Officer Michael Wiley has been with the Lakewood Police Department since 2004 and had transferred from the Seattle Police Department after two years of service there.
His name appears in connection with the death of Leonard Thomas in 2013 and more recently, Said Joquin on May 1 of 2020. The death of Leonard Thomas ultimately cost $12.5 million, though it is crass to reduce a life to cash payouts. Insurance covered most of it, but almost $20 will still come out of the pocket of every Lakewood man, woman, and child. This doesn’t include the cost of insurance increases in the days to follow.
A request for Wiley’s record yielded an excessive amount of returns. One of the returns on a City of Lakewood public records utility of the name Wiley yielded over 20,000 possible responses.

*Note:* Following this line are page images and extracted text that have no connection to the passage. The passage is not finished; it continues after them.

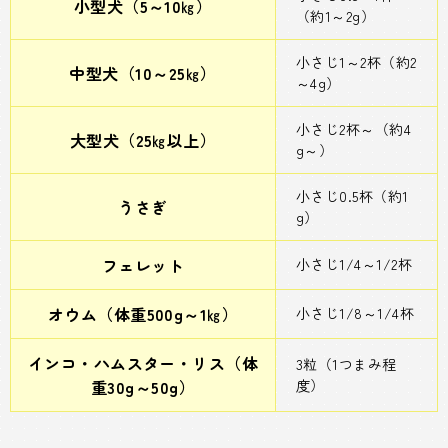
小型犬（5～10㎏）
（約1～2g）
小さじ1～2杯（約2
中型犬（10～25㎏）
～4g）
小さじ2杯～（約4
大型犬（25㎏以上）
g～）
小さじ0.5杯（約1
うさぎ
g）
フェレット
小さじ1/4～1/2杯
オウム（体重500g～1㎏）
小さじ1/8～1/4杯
インコ・ハムスター・リス（体
3粒（1つまみ程
重30g～50g）
度）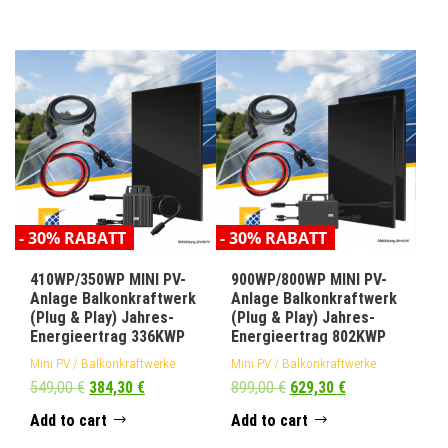
- 30% RABATT
- 30% RABATT
410WP/350WP MINI PV-
900WP/800WP MINI PV-
Anlage Balkonkraftwerk
Anlage Balkonkraftwerk
(Plug & Play) Jahres-
(Plug & Play) Jahres-
Energieertrag 336KWP
Energieertrag 802KWP
Mini PV / Balkonkraftwerke
Mini PV / Balkonkraftwerke
549,00
€
384,30
€
899,00
€
629,30
€
Add to cart
Add to cart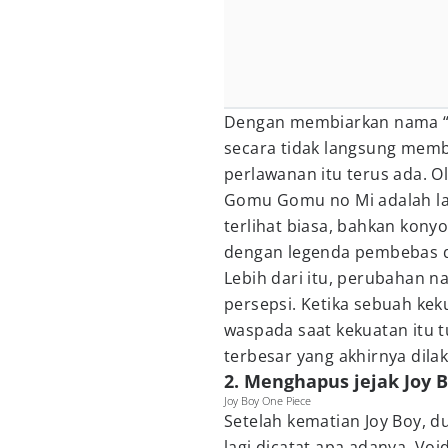
Dengan membiarkan nama “N
secara tidak langsung memb
perlawanan itu terus ada. 
Gomu Gomu no Mi adalah la
terlihat biasa, bahkan kony
dengan legenda pembebas d
Lebih dari itu, perubahan n
persepsi. Ketika sebuah kek
waspada saat kekuatan itu 
terbesar yang akhirnya dil
2. Menghapus jejak Joy 
Joy Boy One Piece
Setelah kematian Joy Boy, d
lagi dicatat apa adanya. Vo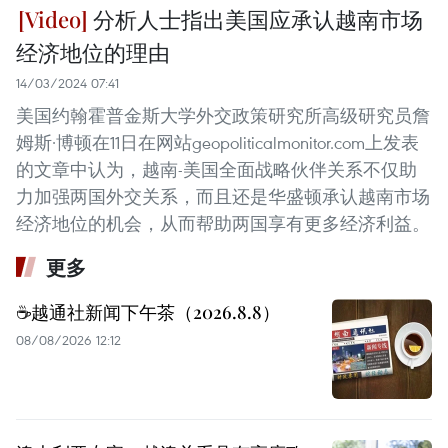
分析人士指出美国应承认越南市场
经济地位的理由
14/03/2024 07:41
美国约翰霍普金斯大学外交政策研究所高级研究员詹
姆斯·博顿在11日在网站geopoliticalmonitor.com上发表
的文章中认为，越南-美国全面战略伙伴关系不仅助
力加强两国外交关系，而且还是华盛顿承认越南市场
经济地位的机会，从而帮助两国享有更多经济利益。
更多
☕️越通社新闻下午茶（2026.8.8）
08/08/2026 12:12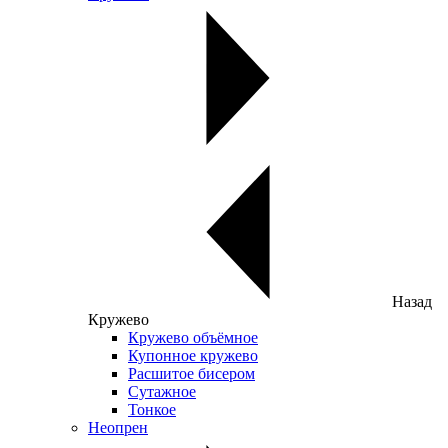
Назад
Кружево
Кружево объёмное
Купонное кружево
Расшитое бисером
Сутажное
Тонкое
Неопрен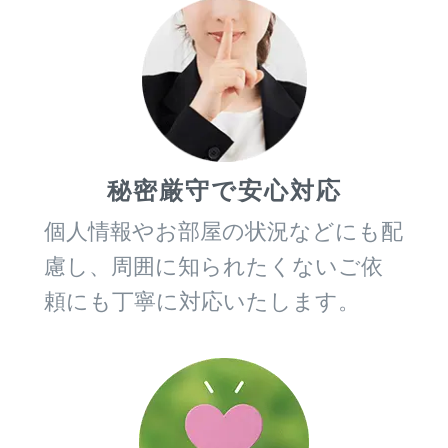
秘密厳守で安心対応
個人情報やお部屋の状況などにも配
慮し、周囲に知られたくないご依
頼にも丁寧に対応いたします。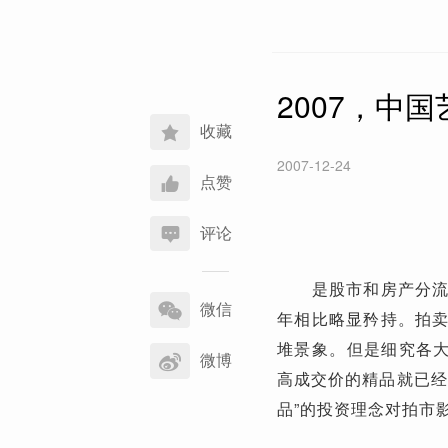
2007，中
收藏
2007-12-24
点赞
评论
分
是股市和房产分流了
享
微信
年相比略显矜持。拍
到
堆景象。但是细究各大
微博
高成交价的精品就已经
品”的投资理念对拍市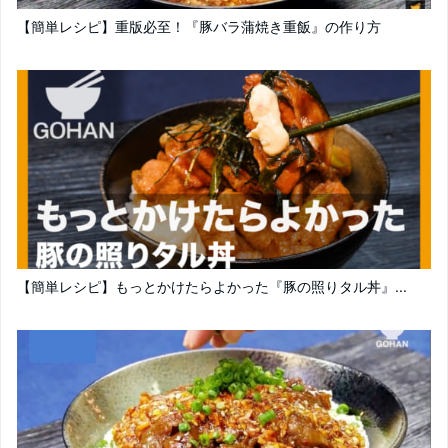
【簡単レシピ】重版必至！『豚バラ蒲焼き重飯』の作り方
【簡単レシピ】もっとかけたらよかった『豚の照りタル丼』...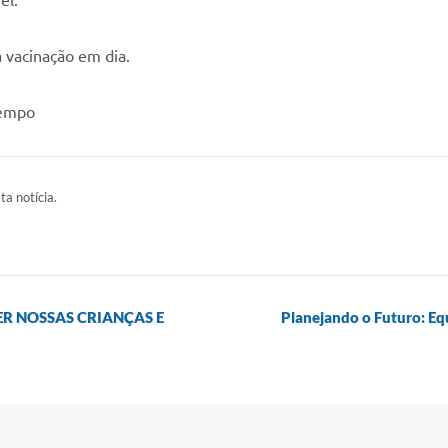
el.
 vacinação em dia.
Tempo
ta notícia.
ER NOSSAS CRIANÇAS E
Planejando o Futuro: Eq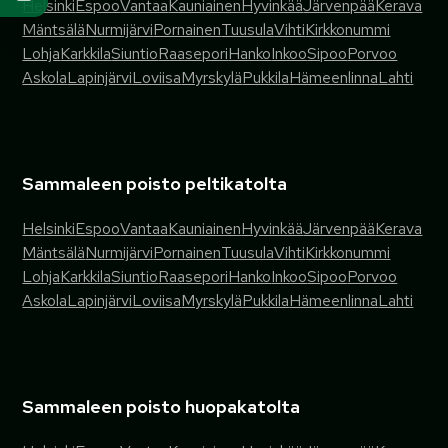
Helsinki
Espoo
Vantaa
Kauniainen
Hyvinkää
Järvenpää
Kerava
Mäntsälä
Nurmijärvi
Pornainen
Tuusula
Vihti
Kirkkonummi
Lohja
Karkkila
Siuntio
Raasepori
Hanko
Inkoo
Sipoo
Porvoo
Askola
Lapinjärvi
Loviisa
Myrskylä
Pukkila
Hämeenlinna
Lahti
Sammaleen poisto peltikatolta
Helsinki
Espoo
Vantaa
Kauniainen
Hyvinkää
Järvenpää
Kerava
Mäntsälä
Nurmijärvi
Pornainen
Tuusula
Vihti
Kirkkonummi
Lohja
Karkkila
Siuntio
Raasepori
Hanko
Inkoo
Sipoo
Porvoo
Askola
Lapinjärvi
Loviisa
Myrskylä
Pukkila
Hämeenlinna
Lahti
Sammaleen poisto huopakatolta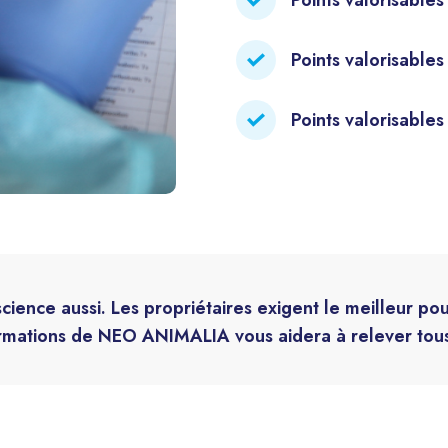
Points valorisable
Points valorisables
cience aussi. Les propriétaires exigent le meilleur po
ormations de NEO ANIMALIA vous aidera à relever tous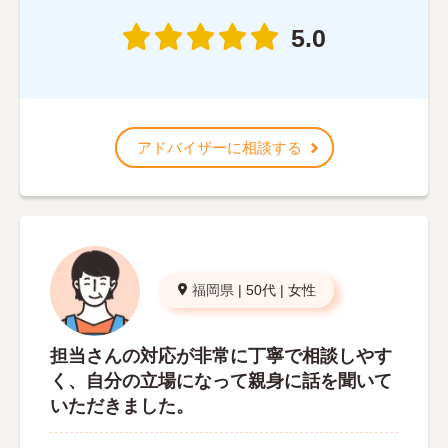
5.0
アドバイザーに相談する
福岡県
|
50代
|
女性
担当さんの対応が非常に丁寧で相談しやす
く、自分の立場になって親身に話を聞いて
いただきました。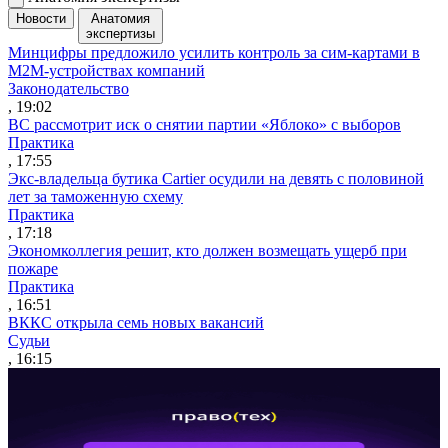
Новости
Анатомия
экспертизы
Минцифры предложило усилить контроль за сим-картами в
M2M-устройствах компаний
Законодательство
, 19:02
ВС рассмотрит иск о снятии партии «Яблоко» с выборов
Практика
, 17:55
Экс-владельца бутика Cartier осудили на девять с половиной
лет за таможенную схему
Практика
, 17:18
Экономколлегия решит, кто должен возмещать ущерб при
пожаре
Практика
, 16:51
ВККС открыла семь новых вакансий
Судьи
, 16:15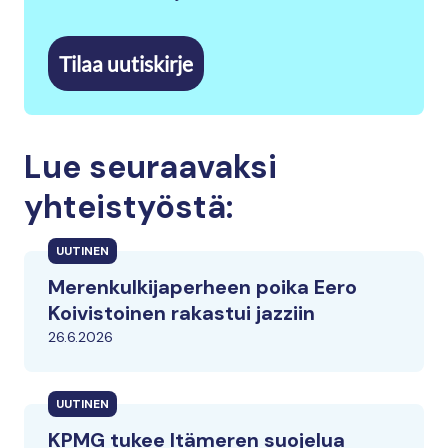
Tilaa uutiskirje
Lue seuraavaksi
yhteistyöstä:
UUTINEN
Merenkulkijaperheen poika Eero
Koivistoinen rakastui jazziin
26.6.2026
UUTINEN
KPMG tukee Itämeren suojelua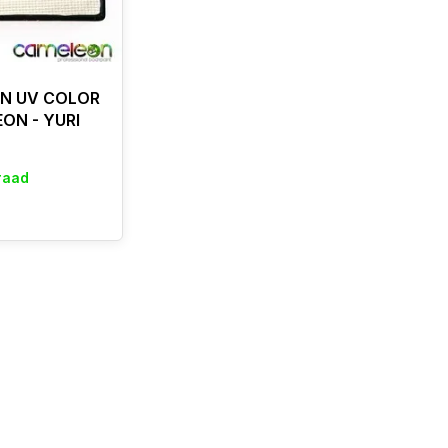
N UV COLOR
ON - YURI
raad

An email fulfillment included senseless duplications, enormous retractions, and in some cases completely immaterial reports, this from a sometimes cranky download server that often ground to a halt in timeouts.
Among the deluge of entries into his record consisted of items like his contributions to the force coffee fund and what seems to be every instance of him checking out a force phone charger, Ofcr Wiley’s record seems to lack commendations but does have one or two complaints which seem to be largely unfounded. There is an expansive array of certifications that one would expect officers would have to engage in.

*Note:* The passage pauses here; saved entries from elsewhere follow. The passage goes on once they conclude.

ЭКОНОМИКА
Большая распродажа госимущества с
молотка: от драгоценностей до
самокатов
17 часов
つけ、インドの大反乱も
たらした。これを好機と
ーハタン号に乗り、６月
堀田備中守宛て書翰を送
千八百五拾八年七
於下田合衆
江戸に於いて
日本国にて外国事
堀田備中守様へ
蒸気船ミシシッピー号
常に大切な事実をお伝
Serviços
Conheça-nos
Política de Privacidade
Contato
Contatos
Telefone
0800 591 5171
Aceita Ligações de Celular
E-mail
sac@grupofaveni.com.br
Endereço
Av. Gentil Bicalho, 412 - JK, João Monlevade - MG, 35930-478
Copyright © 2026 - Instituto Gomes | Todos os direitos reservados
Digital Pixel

One troubling entry is Ofcr Wiley’s purchase of “suppressors”, commonly referred to as silencers, made without the Department’s knowledge, yet made on Department letterhead. Wiley had consulted with no one else in the Department prior to the purchase. After an internal investigation, Wiley was cleared. No charges were filed against Wiley. Surplus Ammo and Arms would not comment on the purchase through them.
Numerous accounts exist of Wiley being first on the scene to use a Taser to subdue an aggressive assailant, though it doesn’t always prove successful, not uncommon with Tasers. There are also more than a couple reports and pictures of Wiley injured in duty.
The Joquin shooting occurred one year ago. Ofcr Wiley is maybe months away from being eligible for paid retirement, but neither LPD or the City of Lakewood would comment on date or eligibilty. His administrative leave has been lifted as of March 20th. He is now restored to full duty. The investigation has been turned over to the Pierce County Prosecutor’s Office.
According to the City of Lakewood, “The Pierce County Prosecuting Attorney will now review the investigation, using the facts and law to determine an appropriate charging decision.”
We don’t get reports of successfully resolved patrol incidents, but that makes the tragic resolutions all the more stark.
Over two years ago I penned an article entitled “An Open Letter To Lakewood Police Chief Mike Zaro” entreating his Department to make every effort to “bring ‘em back alive”. This is not always practical and I am sure that any officer that has been on the Lakewood force since 2009 is mindful of the loss of four members of that ‘thin blue line’, an incident that made worldwide news.
My apologies if I have misinterpreted any information here, and hope to tell the story as accurately as I am able.
The views expressed in this article are the writer’s own.